*EXERCISE DESCRIPTION*: Determine how many lines below contain the word "participants", then write that number by itself.
○ ○ ○ ○ ○
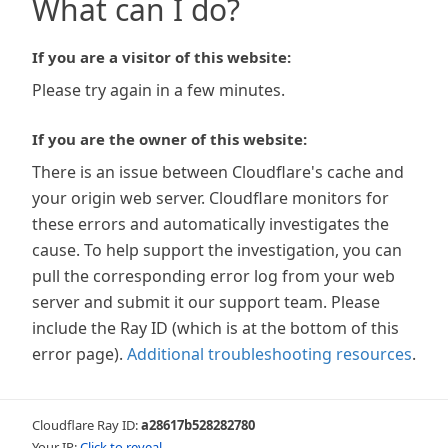
What can I do?
If you are a visitor of this website:
Please try again in a few minutes.
If you are the owner of this website:
There is an issue between Cloudflare's cache and
your origin web server. Cloudflare monitors for
these errors and automatically investigates the
cause. To help support the investigation, you can
pull the corresponding error log from your web
server and submit it our support team. Please
include the Ray ID (which is at the bottom of this
error page).
Additional troubleshooting resources
.
Cloudflare Ray ID:
a28617b528282780
Your IP:
Click to reveal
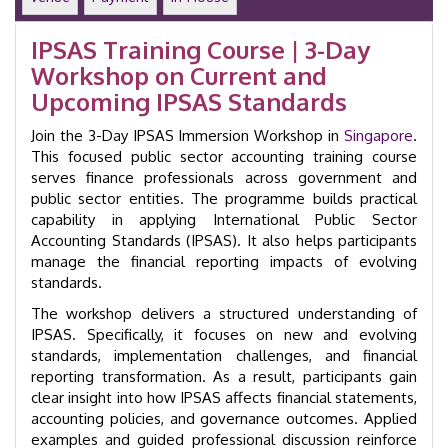
Course
|
IPSAS Training Course | 3-Day
GID
Workshop on Current and
22007
|
Upcoming IPSAS Standards
Singapore
quantity
Join the 3-Day IPSAS Immersion Workshop in
Singapore
.
This focused public sector accounting training course
serves finance professionals across government and
public sector entities. The programme builds practical
capability in applying International Public Sector
Accounting Standards (IPSAS). It also helps participants
manage the financial reporting impacts of evolving
standards.
The workshop delivers a structured understanding of
IPSAS. Specifically, it focuses on new and evolving
standards, implementation challenges, and financial
reporting transformation. As a result, participants gain
clear insight into how IPSAS affects financial statements,
accounting policies, and governance outcomes. Applied
examples and guided professional discussion reinforce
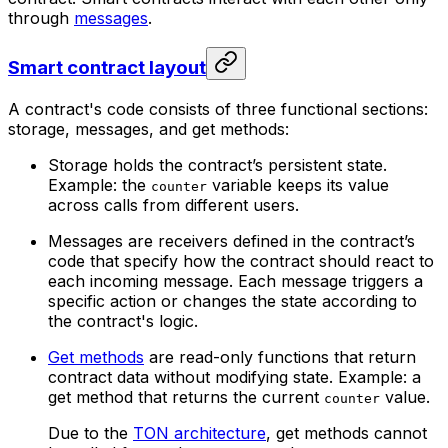
through
messages
.
Smart contract layout
A contract's code consists of three functional sections:
storage, messages, and get methods:
Storage holds the contract’s persistent state.
Example: the
variable keeps its value
counter
across calls from different users.
Messages are receivers defined in the contract’s
code that specify how the contract should react to
each incoming message. Each message triggers a
specific action or changes the state according to
the contract's logic.
Get methods
are read-only functions that return
contract data without modifying state. Example: a
get method that returns the current
value.
counter
Due to the
TON architecture
, get methods cannot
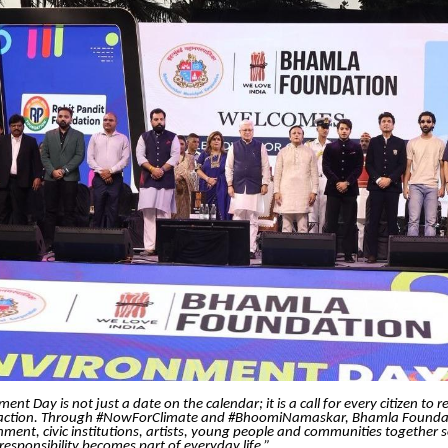
nt Day is not just a date on the calendar; it is a call for every citizen to r
 action. Through #NowForClimate and #BhoomiNamaskar, Bhamla Foundat
ment, civic institutions, artists, young people and communities together 
esponsibility becomes part of everyday life.”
○ ○ ○ ○ ○
*WRITTEN ANSWER*: 2